**ACTIVITY:**
A line below contains "rescataron a dos", and a later one contains "ciudadanos quedaron detenidos, algunos". Repeat both, with every line between them, exactly.
═══ RECORD EXTRACTS
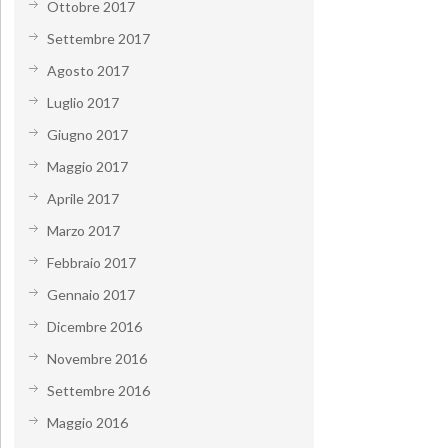
Ottobre 2017
Settembre 2017
Agosto 2017
Luglio 2017
Giugno 2017
Maggio 2017
Aprile 2017
Marzo 2017
Febbraio 2017
Gennaio 2017
Dicembre 2016
Novembre 2016
Settembre 2016
Maggio 2016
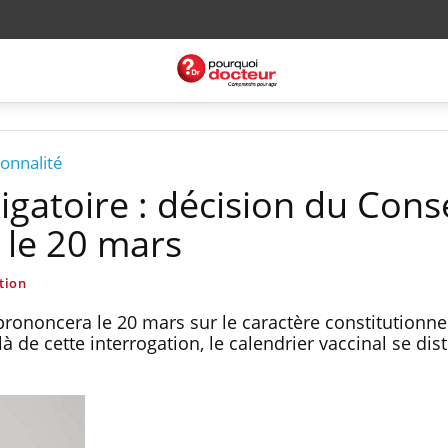
ionnalité
igatoire : décision du Conse
 le 20 mars
tion
prononcera le 20 mars sur le caractère constitutionnel
à de cette interrogation, le calendrier vaccinal se dis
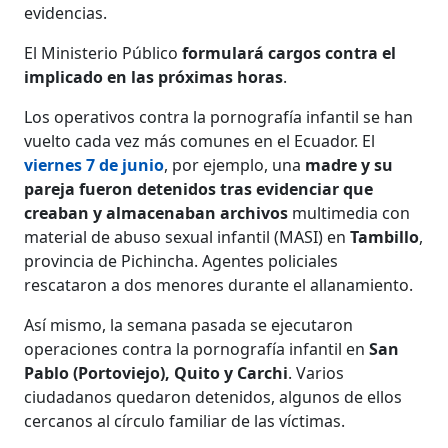
evidencias.
El Ministerio Público
formulará cargos contra el
implicado en las próximas horas
.
Los operativos contra la pornografía infantil se han
vuelto cada vez más comunes en el Ecuador. El
viernes 7 de junio
, por ejemplo, una
madre y su
pareja fueron detenidos tras evidenciar que
creaban y almacenaban archivos
multimedia con
material de abuso sexual infantil (MASI) en
Tambillo
,
provincia de Pichincha. Agentes policiales
rescataron a dos menores durante el allanamiento.
Así mismo, la semana pasada se ejecutaron
operaciones contra la pornografía infantil en
San
Pablo (Portoviejo), Quito y Carchi
. Varios
ciudadanos quedaron detenidos, algunos de ellos
cercanos al círculo familiar de las víctimas.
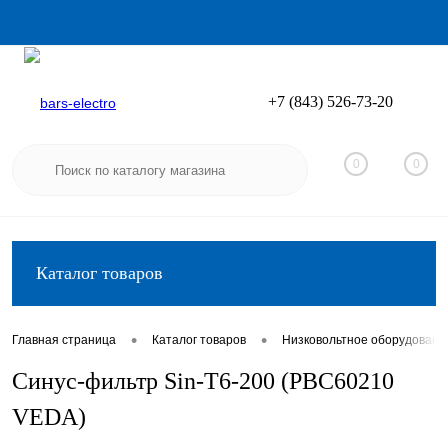
+7 (843) 526-73-20
Вход
Регистрация
0
0
Каталог товаров
•
•
Главная страница
Каталог товаров
Низковольтное оборудовани
Синус-фильтр Sin-T6-200 (PBC60210
VEDA)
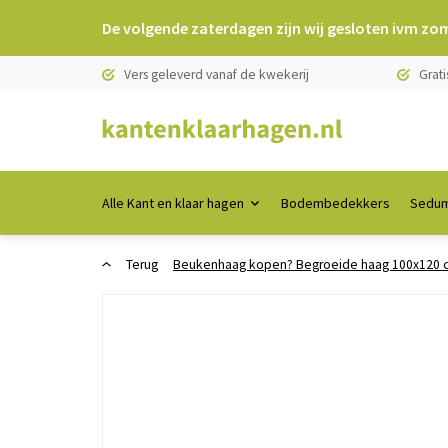
De volgende zaterdagen zijn wij gesloten ivm zo
Vers geleverd vanaf de kwekerij
Grati
Alle Kant en klaar hagen
Bodembedekkers
Sedum
Terug
Beukenhaag kopen? Begroeide haag 100x120 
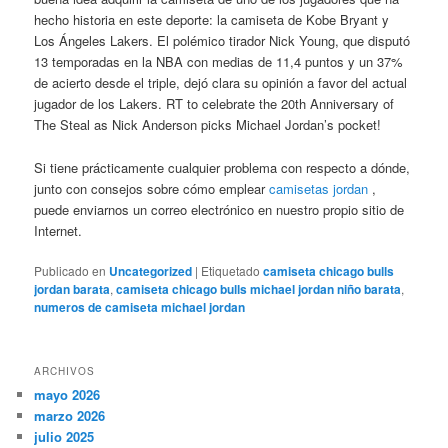
hecho historia en este deporte: la camiseta de Kobe Bryant y
Los Ángeles Lakers. El polémico tirador Nick Young, que disputó
13 temporadas en la NBA con medias de 11,4 puntos y un 37%
de acierto desde el triple, dejó clara su opinión a favor del actual
jugador de los Lakers. RT to celebrate the 20th Anniversary of
The Steal as Nick Anderson picks Michael Jordan’s pocket!
Si tiene prácticamente cualquier problema con respecto a dónde,
junto con consejos sobre cómo emplear
camisetas jordan
,
puede enviarnos un correo electrónico en nuestro propio sitio de
Internet.
Publicado en
Uncategorized
|
Etiquetado
camiseta chicago bulls
jordan barata
,
camiseta chicago bulls michael jordan niño barata
,
numeros de camiseta michael jordan
ARCHIVOS
mayo 2026
marzo 2026
julio 2025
══════
**THE COMPLETED TASK:**
rescataron a dos menores durante el allanamiento.
Así mismo, la semana pasada se ejecutaron
operaciones contra la pornografía infantil en
San
Pablo (Portoviejo), Quito y Carchi
. Varios
ciudadanos quedaron detenidos, algunos de ellos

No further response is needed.